Vodafone confirms autumn launch for Irish 3G

11 Mar 2003

Vodafone Ireland has confirmed that it will be launching the first set of its 3G (third generation) services this autumn in harmony with the rollout of 3G services by the Vodafone Group in several other European countries.

Following months of deliberate ambiguity and vagueness on the part of senior management in Vodafone Group about the schedule of its 3G rollout, outgoing CEO Chris Gent told German magazine Focus that it will roll out its services in autumn after resolving key technical glitches.

The headache facing Vodafone comes in the form of the smooth handover that stops phone calls cutting out when a mobile user moves between the traditional cell network and the new 3G network. This is expected to be the main bane of network operators and users during the first few years of 3G.

Gent said that the company is looking at an autumn start across eight European countries simultaneously.

A spokesperson for Vodafone Ireland confirmed that the Irish operation would be included in this autumn rollout. “Last September we signed an exclusive contract with Nokia to roll out our 3G network and I can report that it is making good progress. It will be meeting a lot of criteria in time for an autumn launch.”

She continues: “Testing on the network has begun and the first 3G call on our network was made on 19 December and we have been doing all kinds of communications on the system since then.”

The spokesperson declined to say what level of geographic coverage would be included in the 3G launch in autumn.

However, reports suggest that Vodafone may be prompted to launch its 3G network in Germany as soon as June due to the threat of arch rival T-Mobile’s plans to launch its own network in the third quarter.

In related news, Hutchison 3G, which owns one of three Irish 3G licences, said that it will start dishing out handsets in Italy this week and in the UK this Friday. It says that it will have 700,000 available within three months in the UK and two million subscribers a piece in Italy and the UK by year’s end.

However, cash problems may railroad progress for Hutchison and the company was revealed today to have asked its three biggest shareholders – KPN, NTT DoCoMo and its parent company Hutchison – for a £1bn sterling loan. Hutchison 3G already owes the banks £1bn sterling, drawn down from a £2bn sterling credit line arranged in 2001.
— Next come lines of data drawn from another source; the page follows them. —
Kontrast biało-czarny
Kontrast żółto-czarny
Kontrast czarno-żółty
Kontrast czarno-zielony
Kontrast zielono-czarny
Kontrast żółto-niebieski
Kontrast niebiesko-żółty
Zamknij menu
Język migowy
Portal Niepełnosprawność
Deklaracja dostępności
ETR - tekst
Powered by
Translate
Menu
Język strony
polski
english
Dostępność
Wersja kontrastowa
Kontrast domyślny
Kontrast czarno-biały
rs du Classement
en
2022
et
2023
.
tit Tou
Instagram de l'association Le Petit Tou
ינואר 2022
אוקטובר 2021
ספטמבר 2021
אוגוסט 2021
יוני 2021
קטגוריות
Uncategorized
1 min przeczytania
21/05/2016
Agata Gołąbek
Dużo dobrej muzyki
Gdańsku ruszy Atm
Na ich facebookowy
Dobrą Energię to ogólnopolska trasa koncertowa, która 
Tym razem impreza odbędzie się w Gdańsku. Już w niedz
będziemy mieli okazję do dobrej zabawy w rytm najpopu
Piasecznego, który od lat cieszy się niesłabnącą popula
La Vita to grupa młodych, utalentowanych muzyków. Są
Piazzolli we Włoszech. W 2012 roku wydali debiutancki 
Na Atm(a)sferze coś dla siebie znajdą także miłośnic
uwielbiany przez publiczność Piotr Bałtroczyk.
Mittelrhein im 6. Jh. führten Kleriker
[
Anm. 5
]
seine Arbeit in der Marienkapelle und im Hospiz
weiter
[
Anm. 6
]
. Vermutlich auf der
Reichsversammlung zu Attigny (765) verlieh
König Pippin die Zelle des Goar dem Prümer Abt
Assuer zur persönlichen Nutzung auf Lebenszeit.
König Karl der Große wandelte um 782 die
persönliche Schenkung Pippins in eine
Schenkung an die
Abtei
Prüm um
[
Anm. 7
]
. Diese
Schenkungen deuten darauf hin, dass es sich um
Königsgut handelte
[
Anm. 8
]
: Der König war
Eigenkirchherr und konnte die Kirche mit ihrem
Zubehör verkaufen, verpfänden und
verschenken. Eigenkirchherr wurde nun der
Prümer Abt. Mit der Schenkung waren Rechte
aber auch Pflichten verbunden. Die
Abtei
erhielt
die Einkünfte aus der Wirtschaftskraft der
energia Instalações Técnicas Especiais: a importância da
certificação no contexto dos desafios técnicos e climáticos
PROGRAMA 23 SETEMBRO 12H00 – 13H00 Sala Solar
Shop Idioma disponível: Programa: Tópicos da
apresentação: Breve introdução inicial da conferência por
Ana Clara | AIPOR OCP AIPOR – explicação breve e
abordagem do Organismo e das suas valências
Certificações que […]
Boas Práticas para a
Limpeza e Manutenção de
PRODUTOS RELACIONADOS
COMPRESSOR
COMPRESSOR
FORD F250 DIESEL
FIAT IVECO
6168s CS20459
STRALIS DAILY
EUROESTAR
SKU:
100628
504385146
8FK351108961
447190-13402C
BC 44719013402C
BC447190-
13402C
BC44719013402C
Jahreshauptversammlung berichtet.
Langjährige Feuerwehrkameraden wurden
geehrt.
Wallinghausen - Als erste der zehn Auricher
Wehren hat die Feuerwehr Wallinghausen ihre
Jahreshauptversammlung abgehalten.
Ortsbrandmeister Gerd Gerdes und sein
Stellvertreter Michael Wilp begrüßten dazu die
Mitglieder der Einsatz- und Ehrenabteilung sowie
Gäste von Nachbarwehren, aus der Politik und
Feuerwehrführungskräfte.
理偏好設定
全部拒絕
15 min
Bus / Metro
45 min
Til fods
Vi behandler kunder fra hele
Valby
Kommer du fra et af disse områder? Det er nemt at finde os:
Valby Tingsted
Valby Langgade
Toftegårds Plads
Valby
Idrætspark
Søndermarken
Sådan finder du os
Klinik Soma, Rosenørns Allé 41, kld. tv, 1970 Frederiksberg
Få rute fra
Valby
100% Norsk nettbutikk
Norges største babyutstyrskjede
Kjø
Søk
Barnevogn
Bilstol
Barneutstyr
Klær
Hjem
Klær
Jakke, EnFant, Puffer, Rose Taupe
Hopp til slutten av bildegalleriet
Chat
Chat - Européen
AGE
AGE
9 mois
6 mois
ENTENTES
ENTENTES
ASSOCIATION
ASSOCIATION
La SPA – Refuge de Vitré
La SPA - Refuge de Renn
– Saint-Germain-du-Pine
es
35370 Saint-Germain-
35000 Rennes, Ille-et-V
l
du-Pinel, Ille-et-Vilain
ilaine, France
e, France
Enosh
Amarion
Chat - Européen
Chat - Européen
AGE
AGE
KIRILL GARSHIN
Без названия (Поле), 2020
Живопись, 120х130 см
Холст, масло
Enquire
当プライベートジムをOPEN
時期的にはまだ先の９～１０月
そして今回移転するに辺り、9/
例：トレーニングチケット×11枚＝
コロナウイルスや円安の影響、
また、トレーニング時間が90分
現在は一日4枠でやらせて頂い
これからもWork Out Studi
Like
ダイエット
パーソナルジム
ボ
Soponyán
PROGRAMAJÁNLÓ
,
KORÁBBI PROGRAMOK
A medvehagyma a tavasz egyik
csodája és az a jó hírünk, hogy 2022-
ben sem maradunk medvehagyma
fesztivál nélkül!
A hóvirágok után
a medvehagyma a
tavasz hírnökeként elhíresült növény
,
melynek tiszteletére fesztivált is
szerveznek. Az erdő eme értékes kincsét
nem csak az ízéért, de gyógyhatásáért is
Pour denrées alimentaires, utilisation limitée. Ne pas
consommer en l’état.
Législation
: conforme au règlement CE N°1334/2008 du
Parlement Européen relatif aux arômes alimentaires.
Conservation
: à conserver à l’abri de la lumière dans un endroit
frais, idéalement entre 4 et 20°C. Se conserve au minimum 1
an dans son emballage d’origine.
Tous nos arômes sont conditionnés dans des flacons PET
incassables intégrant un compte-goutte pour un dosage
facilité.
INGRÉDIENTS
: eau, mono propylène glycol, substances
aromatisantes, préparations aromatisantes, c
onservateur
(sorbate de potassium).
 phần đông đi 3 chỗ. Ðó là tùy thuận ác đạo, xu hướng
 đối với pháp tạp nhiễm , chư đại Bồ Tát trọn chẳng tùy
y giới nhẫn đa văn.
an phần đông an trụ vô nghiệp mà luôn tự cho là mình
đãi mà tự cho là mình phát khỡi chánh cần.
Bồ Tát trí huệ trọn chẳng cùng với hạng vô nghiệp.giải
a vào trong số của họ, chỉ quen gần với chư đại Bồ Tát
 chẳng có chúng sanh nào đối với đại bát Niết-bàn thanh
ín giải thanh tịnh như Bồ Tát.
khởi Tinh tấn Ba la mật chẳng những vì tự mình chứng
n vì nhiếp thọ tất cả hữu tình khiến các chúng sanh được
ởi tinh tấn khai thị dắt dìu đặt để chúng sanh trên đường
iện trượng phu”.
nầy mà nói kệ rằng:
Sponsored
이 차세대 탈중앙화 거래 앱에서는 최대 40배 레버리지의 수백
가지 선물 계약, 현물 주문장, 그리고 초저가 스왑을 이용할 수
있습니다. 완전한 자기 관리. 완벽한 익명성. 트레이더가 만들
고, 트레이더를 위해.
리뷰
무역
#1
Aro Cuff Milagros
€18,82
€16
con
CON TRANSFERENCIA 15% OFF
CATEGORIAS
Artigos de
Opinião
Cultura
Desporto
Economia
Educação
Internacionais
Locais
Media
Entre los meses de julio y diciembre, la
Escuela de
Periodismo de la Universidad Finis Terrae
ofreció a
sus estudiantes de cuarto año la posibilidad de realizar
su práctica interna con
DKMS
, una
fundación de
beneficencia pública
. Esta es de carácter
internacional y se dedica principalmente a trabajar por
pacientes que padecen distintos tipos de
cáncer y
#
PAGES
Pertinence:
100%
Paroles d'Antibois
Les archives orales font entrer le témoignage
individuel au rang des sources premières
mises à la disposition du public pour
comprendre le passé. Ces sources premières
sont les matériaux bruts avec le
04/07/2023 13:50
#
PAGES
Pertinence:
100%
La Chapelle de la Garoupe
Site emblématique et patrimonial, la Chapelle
As reported in siliconrepublic.com last week, a commentary by leading telecoms analyst Ovum said that greenfield operators such as Hutchison 3G, or 3, with no infrastructure or customers, will have a problematic start in the European mobile telecoms market and may eventually shut down. “It hopes no doubt for significant first-mover advantage. But the owners of 3 are rational and hard-headed businessmen who will set clear performance goals and pull the plug on their investment if it does not perform well rather than allow it to hemorrhage cash from their global business portfolio,” said Ovum analyst David Lewin.